[To do]: Everything from the line with "Mains, 1-10V & DALI-2 dimmable options" to the end of the data is to be retyped exactly, and nothing else.

[Dataset entries]:
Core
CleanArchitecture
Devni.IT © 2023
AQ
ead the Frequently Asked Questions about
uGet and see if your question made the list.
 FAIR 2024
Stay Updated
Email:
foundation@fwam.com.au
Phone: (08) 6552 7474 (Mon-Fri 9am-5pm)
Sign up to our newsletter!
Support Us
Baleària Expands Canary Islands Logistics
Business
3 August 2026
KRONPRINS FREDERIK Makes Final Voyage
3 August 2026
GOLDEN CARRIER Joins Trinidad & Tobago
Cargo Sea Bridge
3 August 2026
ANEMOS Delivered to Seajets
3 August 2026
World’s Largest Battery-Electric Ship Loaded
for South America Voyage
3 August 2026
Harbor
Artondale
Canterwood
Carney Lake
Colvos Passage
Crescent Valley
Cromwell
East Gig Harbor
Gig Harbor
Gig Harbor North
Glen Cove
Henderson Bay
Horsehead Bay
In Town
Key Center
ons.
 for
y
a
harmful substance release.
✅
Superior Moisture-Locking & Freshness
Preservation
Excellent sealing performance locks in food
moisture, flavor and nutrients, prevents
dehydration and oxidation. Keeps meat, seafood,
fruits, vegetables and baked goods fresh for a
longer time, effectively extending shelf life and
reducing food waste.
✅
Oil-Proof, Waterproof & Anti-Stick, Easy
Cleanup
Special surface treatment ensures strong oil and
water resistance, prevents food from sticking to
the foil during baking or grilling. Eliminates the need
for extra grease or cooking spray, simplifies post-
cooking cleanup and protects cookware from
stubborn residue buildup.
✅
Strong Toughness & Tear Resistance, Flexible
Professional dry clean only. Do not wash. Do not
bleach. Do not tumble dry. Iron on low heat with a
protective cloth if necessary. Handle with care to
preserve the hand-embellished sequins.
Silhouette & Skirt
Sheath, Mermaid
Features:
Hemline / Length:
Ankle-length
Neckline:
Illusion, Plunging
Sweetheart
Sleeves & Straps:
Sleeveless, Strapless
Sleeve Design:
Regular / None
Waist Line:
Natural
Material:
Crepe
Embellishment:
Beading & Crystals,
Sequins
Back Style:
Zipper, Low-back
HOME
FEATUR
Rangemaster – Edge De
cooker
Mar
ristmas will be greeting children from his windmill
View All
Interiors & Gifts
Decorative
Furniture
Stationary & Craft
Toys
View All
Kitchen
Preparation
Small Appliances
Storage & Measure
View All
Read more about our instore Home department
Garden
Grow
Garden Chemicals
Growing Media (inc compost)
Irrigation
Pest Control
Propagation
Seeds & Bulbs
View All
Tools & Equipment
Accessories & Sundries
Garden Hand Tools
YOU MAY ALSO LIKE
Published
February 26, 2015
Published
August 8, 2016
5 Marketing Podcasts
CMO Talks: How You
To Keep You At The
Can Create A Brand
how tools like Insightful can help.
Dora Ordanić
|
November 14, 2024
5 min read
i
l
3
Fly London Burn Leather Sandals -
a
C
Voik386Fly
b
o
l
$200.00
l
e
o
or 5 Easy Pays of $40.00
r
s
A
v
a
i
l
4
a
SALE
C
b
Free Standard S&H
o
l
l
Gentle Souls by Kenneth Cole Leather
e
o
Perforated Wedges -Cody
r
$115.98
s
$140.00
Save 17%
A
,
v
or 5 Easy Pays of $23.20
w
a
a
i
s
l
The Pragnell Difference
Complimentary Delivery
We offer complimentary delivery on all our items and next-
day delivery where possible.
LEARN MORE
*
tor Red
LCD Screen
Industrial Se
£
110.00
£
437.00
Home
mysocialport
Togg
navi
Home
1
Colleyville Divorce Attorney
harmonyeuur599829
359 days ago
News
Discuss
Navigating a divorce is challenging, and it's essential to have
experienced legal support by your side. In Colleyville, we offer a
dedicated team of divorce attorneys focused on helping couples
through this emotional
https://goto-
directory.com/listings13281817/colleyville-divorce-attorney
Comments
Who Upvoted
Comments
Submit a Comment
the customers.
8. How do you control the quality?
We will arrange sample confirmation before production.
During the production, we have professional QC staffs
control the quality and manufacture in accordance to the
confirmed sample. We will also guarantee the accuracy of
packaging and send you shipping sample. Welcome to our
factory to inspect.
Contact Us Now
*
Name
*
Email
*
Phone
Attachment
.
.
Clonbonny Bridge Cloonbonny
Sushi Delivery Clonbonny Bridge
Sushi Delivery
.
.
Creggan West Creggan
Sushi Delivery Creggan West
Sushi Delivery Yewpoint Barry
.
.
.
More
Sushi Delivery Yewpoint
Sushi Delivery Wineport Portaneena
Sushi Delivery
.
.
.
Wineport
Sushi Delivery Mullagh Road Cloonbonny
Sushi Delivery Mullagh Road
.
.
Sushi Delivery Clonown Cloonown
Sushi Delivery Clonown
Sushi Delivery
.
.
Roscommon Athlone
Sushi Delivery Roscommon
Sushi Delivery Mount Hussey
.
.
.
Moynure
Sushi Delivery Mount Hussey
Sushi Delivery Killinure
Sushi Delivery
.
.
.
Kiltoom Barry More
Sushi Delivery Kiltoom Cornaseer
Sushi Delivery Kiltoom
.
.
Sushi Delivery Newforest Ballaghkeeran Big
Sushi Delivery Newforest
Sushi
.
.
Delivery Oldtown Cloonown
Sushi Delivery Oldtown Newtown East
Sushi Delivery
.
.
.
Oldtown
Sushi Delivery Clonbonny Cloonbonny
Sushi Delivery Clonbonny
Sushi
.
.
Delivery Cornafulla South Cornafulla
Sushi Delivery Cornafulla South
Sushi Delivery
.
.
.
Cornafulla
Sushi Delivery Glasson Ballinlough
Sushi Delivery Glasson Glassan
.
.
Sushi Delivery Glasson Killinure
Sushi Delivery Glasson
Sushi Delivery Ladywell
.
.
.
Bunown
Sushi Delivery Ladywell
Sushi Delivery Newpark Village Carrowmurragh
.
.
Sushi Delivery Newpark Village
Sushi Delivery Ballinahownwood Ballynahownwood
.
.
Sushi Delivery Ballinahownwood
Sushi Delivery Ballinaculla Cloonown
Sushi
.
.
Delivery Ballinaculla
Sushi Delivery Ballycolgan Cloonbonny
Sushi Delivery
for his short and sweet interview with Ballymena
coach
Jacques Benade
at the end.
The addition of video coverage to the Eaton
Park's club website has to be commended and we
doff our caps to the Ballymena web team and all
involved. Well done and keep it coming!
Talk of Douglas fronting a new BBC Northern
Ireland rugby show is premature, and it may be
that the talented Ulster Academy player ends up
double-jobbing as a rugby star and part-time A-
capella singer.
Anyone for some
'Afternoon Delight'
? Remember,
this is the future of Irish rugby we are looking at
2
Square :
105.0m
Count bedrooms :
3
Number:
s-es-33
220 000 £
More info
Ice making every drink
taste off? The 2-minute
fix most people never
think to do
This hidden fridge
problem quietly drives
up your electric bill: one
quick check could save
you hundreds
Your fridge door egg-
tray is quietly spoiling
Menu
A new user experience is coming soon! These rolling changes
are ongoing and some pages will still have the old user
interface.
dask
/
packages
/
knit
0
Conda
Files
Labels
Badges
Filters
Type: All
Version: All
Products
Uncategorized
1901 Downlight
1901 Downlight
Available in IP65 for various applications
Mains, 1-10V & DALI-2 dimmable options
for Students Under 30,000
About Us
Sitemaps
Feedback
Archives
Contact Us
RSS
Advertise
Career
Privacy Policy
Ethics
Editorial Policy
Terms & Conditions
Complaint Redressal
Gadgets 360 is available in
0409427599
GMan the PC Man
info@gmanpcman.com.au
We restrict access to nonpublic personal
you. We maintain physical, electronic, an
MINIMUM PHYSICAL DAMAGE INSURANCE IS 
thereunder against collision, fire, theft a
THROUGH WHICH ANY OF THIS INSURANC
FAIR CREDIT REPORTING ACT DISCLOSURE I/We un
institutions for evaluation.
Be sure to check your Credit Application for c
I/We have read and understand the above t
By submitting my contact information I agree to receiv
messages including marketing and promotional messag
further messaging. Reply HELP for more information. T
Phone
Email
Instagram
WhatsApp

[Finished task]:
Mains, 1-10V & DALI-2 dimmable options
for Students Under 30,000
About Us
Sitemaps
Feedback
Archives
Contact Us
RSS
Advertise
Career
Privacy Policy
Ethics
Editorial Policy
Terms & Conditions
Complaint Redressal
Gadgets 360 is available in
0409427599
GMan the PC Man
info@gmanpcman.com.au
We restrict access to nonpublic personal
you. We maintain physical, electronic, an
MINIMUM PHYSICAL DAMAGE INSURANCE IS 
thereunder against collision, fire, theft a
THROUGH WHICH ANY OF THIS INSURANC
FAIR CREDIT REPORTING ACT DISCLOSURE I/We un
institutions for evaluation.
Be sure to check your Credit Application for c
I/We have read and understand the above t
By submitting my contact information I agree to receiv
messages including marketing and promotional messag
further messaging. Reply HELP for more information. T
Phone
Email
Instagram
WhatsApp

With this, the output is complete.